Radon : un gaz naturel qui oblige à repenser l’évaluation des bâtiments
11 Décembre 2025

Radon : un gaz naturel qui oblige à repenser l’évaluation des bâtiments

Le radon, produit par la désagrégation de minéraux présents dans certains sols, peut migrer vers l’intérieur des constructions. Il s’y accumule alors, surtout dans les niveaux les plus bas, là où les échanges d’air sont faibles. Comme il n’a ni odeur ni couleur, il reste longtemps imperceptible. Alors même qu’une forte concentration représente un risque réel pour la santé. Cette réalité pousse désormais les acteurs du bâtiment, et en particulier les diagnostiqueurs, à intégrer ce paramètre dans leur analyse du bâti.

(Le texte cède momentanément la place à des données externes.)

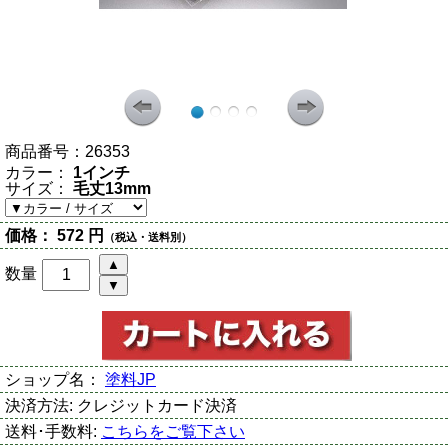
商品番号：
26353
カラー：
1インチ
サイズ：
毛丈13mm
価格：
572 円
（税込・送料別）
数量
ショップ名：
塗料JP
決済方法:
クレジットカード決済
送料･手数料:
こちらをご覧下さい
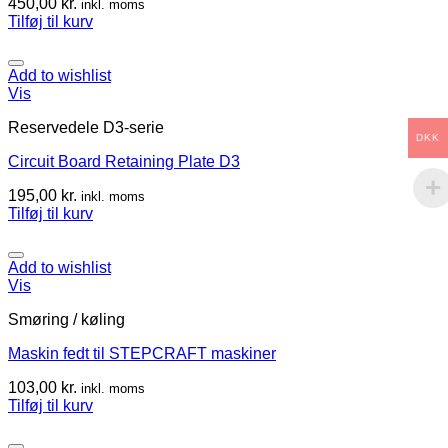
450,00
kr.
inkl. moms
Tilføj til kurv
Add to wishlist
Vis
Reservedele D3-serie
DKK
Circuit Board Retaining Plate D3
195,00
kr.
inkl. moms
Tilføj til kurv
Add to wishlist
Vis
Smøring / køling
Maskin fedt til STEPCRAFT maskiner
103,00
kr.
inkl. moms
Tilføj til kurv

Des obligations qui se renforcent dans les zones exposées

Les territoires classés à potentiel radon élevé doivent faire l’objet d’une vigilance accrue. Les locaux situés en contact direct avec le terrain (bureaux, ateliers, pièces d’accueil du public) doivent donc être évalués. Tout comme les écoles, crèches ou établissements recevant du public. Lorsque les mesures dépassent le seuil réglementaire, le fonctionnement du bâtiment doit être revu : améliorer les débits d’air, vérifier les points d’entrée du gaz ou renforcer certaines parties du sol. Ces démarches ne sont plus accessoires. Elles relèvent dorénavant d’une obligation de prévention.

Un diagnostic qui demande une lecture fine de la structure

Le radon ne se comporte pas comme un polluant classique. Il circule selon les pressions d’air, la perméabilité du sol et les défauts du bâti. Le diagnostiqueur doit donc observer la construction autrement. Il faut en effet repérer les zones poreuses, analyser la ventilation réelle, comprendre comment les volumes s’enchaînent et identifier les failles qui favorisent l’accumulation du gaz. Cette expertise suppose donc une approche méthodique et une bonne connaissance des particularités locales.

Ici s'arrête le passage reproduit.